D6.1 - Resilient navigation and adaptive control of underactuated robots:
Brief description of functionality/utility:
The Lancaster team has developed a system that can be paired with a drone to accurately locate and map a contaminated area when large external disturbances are experienced, for instance during bad weather.
The system uses a cascaded two-stage modified fast simultaneous localisation and mapping system (SLAM). The technology was developed for resilient and autonomous navigation by a single drone in an unknown and environment where GPS does not work.
This new navigation system allows the robot to operate reliably over a long period of time when it is sent to a sensory degraded environment, such as a highly contaminated radioactive environment. It has been evaluated and tested in a realistic simulation environment using the ROS platform (TRL 2), and implemented on an open-architecture drone system (designed and built fully at Lancaster University) for laboratory testing (TRL 3). Preliminary work to extend the results to cooperative robots is ongoing with the support of the National Nuclear Lab.

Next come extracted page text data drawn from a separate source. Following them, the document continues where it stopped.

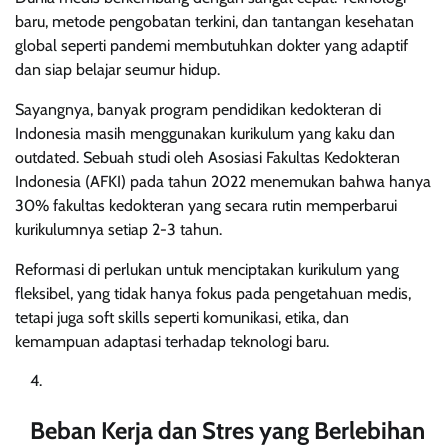
baru, metode pengobatan terkini, dan tantangan kesehatan
global seperti pandemi membutuhkan dokter yang adaptif
dan siap belajar seumur hidup.
Sayangnya, banyak program pendidikan kedokteran di
Indonesia masih menggunakan kurikulum yang kaku dan
outdated. Sebuah studi oleh Asosiasi Fakultas Kedokteran
Indonesia (AFKI) pada tahun 2022 menemukan bahwa hanya
30% fakultas kedokteran yang secara rutin memperbarui
kurikulumnya setiap 2-3 tahun.
Reformasi di perlukan untuk menciptakan kurikulum yang
fleksibel, yang tidak hanya fokus pada pengetahuan medis,
tetapi juga soft skills seperti komunikasi, etika, dan
kemampuan adaptasi terhadap teknologi baru.
Beban Kerja dan Stres yang Berlebihan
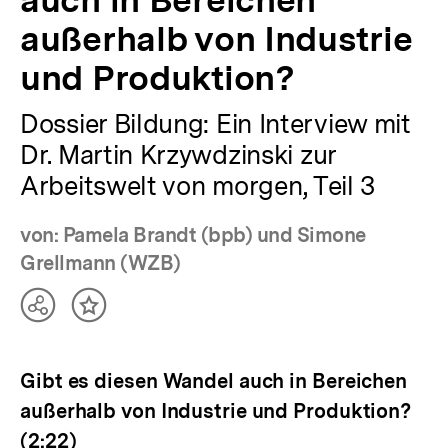
außerhalb von Industrie
und Produktion?
Dossier Bildung: Ein Interview mit
Dr. Martin Krzywdzinski zur
Arbeitswelt von morgen, Teil 3
von: Pamela Brandt (bpb) und Simone
Grellmann (WZB)
Teilen
Inhalt
Optionen
merken
anzeigen
Gibt es diesen Wandel auch in Bereichen
außerhalb von Industrie und Produktion?
(2:22)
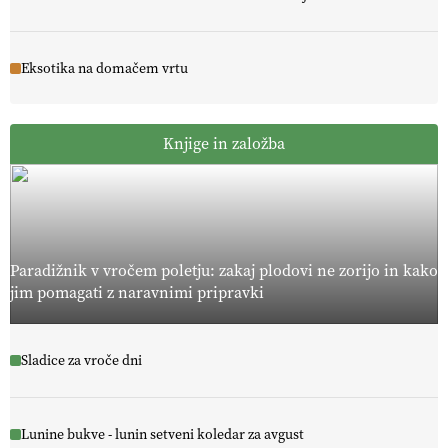
Eksotika na domačem vrtu
Knjige in založba
Paradižnik v vročem poletju: zakaj plodovi ne zorijo in kako
jim pomagati z naravnimi pripravki
Sladice za vroče dni
Lunine bukve - lunin setveni koledar za avgust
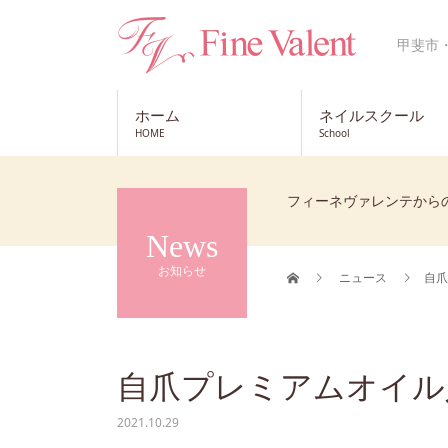
甲斐市
ホーム
ネイルスクール
HOME
School
フィーネヴァレンテから
News
お知らせ
ニュース
自爪
自爪プレミアムオイル
2021.10.29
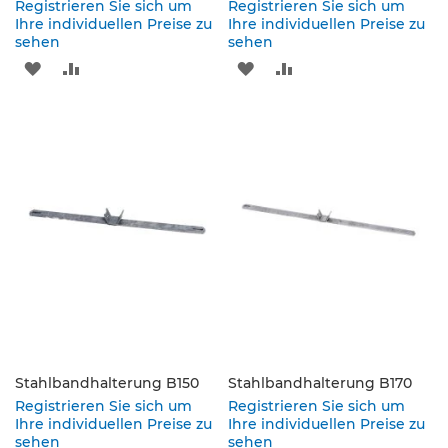
Registrieren Sie sich um
Registrieren Sie sich um
e
Ihre individuellen Preise zu
Ihre individuellen Preise zu
s
sehen
sehen
c
ZUR
ZUR
ZUR
ZUR
h
i
WUNSCHLISTE
VERGLEICHSLISTE
WUNSCHLISTE
VERGLEICHSLISTE
l
d
HINZUFÜGEN
HINZUFÜGEN
HINZUFÜGEN
HINZUFÜGEN
e
r
u
n
g
S
e
l
b
s
t
k
Stahlbandhalterung B150
Stahlbandhalterung B170
l
Registrieren Sie sich um
Registrieren Sie sich um
e
Ihre individuellen Preise zu
Ihre individuellen Preise zu
b
sehen
sehen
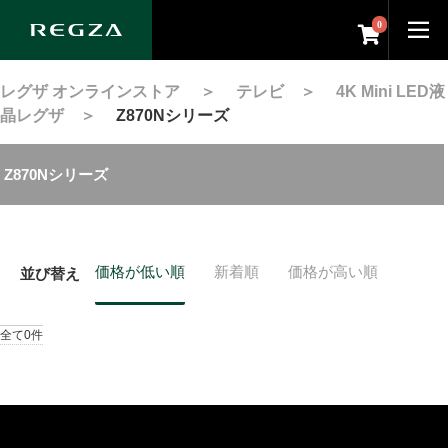
0
レグザ オンラインストア
＞
テレビ
＞
4K Mini LED液
晶レグザ
＞
Z870Nシリーズ
Z870Nシリーズ
価格が低い順
新着順
価格が高い順
並び替え
全て0件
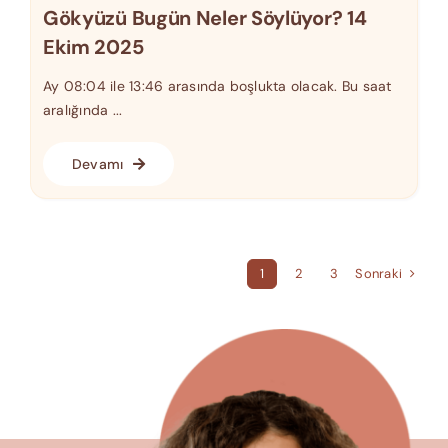
Gökyüzü Bugün Neler Söylüyor? 14
Ekim 2025
Ay 08:04 ile 13:46 arasında boşlukta olacak. Bu saat
aralığında ...
Devamı
Sonraki
1
2
3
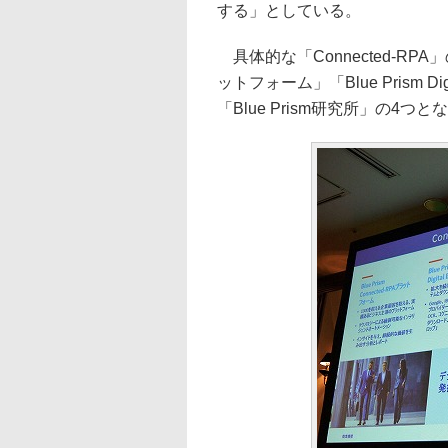
する」としている。
具体的な「Connected-RPA」の
ットフォーム」「Blue Prism Dig
「Blue Prism研究所」の4つと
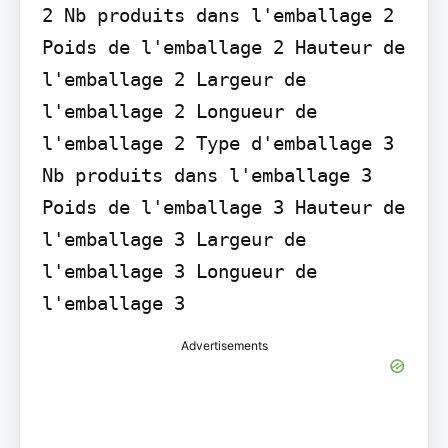
2 Nb produits dans l'emballage 2 
Poids de l'emballage 2 Hauteur de 
l'emballage 2 Largeur de 
l'emballage 2 Longueur de 
l'emballage 2 Type d'emballage 3 
Nb produits dans l'emballage 3 
Poids de l'emballage 3 Hauteur de 
l'emballage 3 Largeur de 
l'emballage 3 Longueur de 
l'emballage 3
Advertisements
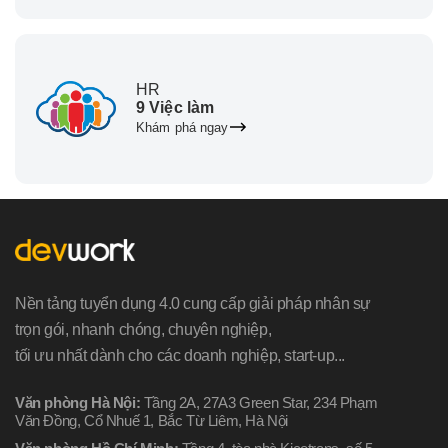
HR
9 Việc làm
Khám phá ngay
Nền tảng tuyển dụng 4.0 cung cấp giải pháp nhân sự
trọn gói, nhanh chóng, chuyên nghiệp,
tối ưu nhất dành cho các doanh nghiệp, start-up...
Văn phòng Hà Nội:
Tầng 2A, 27A3 Green Star, 234 Phạm
Văn Đồng, Cổ Nhuế 1, Bắc Từ Liêm, Hà Nội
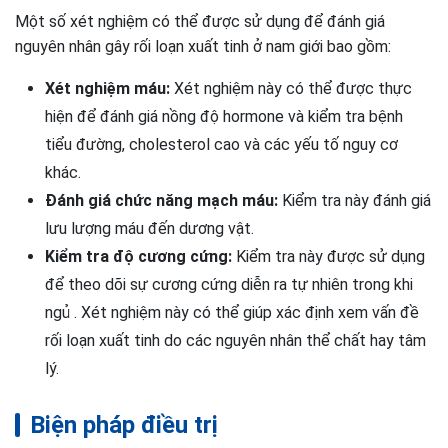
Một số xét nghiệm có thể được sử dụng để đánh giá
nguyên nhân gây rối loạn xuất tinh ở nam giới bao gồm:
Xét nghiệm máu:
Xét nghiệm này có thể được thực
hiện để đánh giá nồng độ hormone và kiểm tra bệnh
tiểu đường, cholesterol cao và các yếu tố nguy cơ
khác.
Đánh giá chức năng mạch máu:
Kiểm tra này đánh giá
lưu lượng máu đến dương vật.
Kiểm tra độ cương cứng:
Kiểm tra này được sử dụng
để theo dõi sự cương cứng diễn ra tự nhiên trong khi
ngủ . Xét nghiệm này có thể giúp xác định xem vấn đề
rối loạn xuất tinh do các nguyên nhân thể chất hay tâm
lý.
Biện pháp điều trị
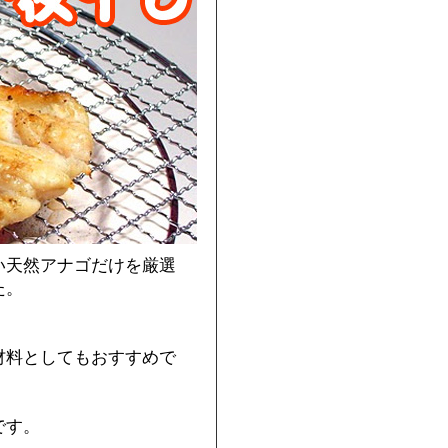
い天然アナゴだけを厳選
た。
材料としてもおすすめで
です。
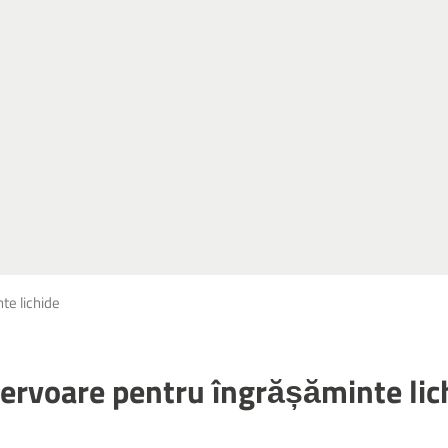
te lichide
ervoare pentru îngrășăminte lic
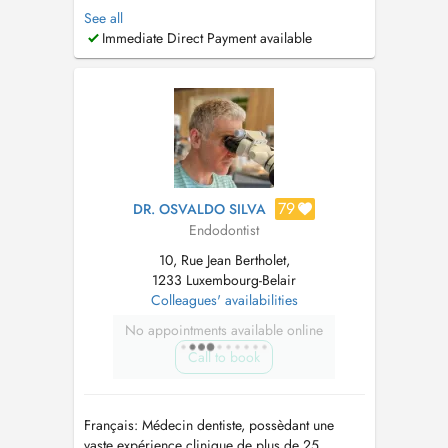
exclusivement dédiée aux traitements
See all
endodontiques réalisés sous microscope. Mon
Immediate Direct Payment available
objectif est d'offrir des soins de haute
précision, centrés sur la préservation des dents
et l'excellence clinique. Les traitements q...
79
DR. OSVALDO SILVA
Endodontist
10, Rue Jean Bertholet,
1233 Luxembourg-Belair
Colleagues' availabilities
No appointments available online
Call to book
Français: Médecin dentiste, possèdant une
vaste expérience clinique de plus de 25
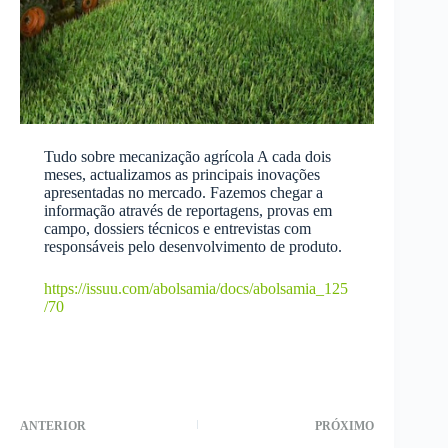
Tudo sobre mecanização agrícola A cada dois
meses, actualizamos as principais inovações
apresentadas no mercado. Fazemos chegar a
informação através de reportagens, provas em
campo, dossiers técnicos e entrevistas com
responsáveis pelo desenvolvimento de produto.
https://issuu.com/abolsamia/docs/abolsamia_125
/70
ANTERIOR
PRÓXIMO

System key points include:
- High-performance manipulator positioning controllers based on data-driven, stochastic state-dependent parameter models.
- Addresses uncertainty arising from sensor degradation, material inconsistencies, device nonlinearities, etc.
- Illustrative case study – dual manipulator, semi-autonomous pipe cutting with reciprocating saw.
- Suite of widely applicable algorithms for adaptive control, inverse kinematics, planning and robot parameter estimation.
- Additional illustrative case study
- identification and control of aerial vehicles with unknown inertia parameters.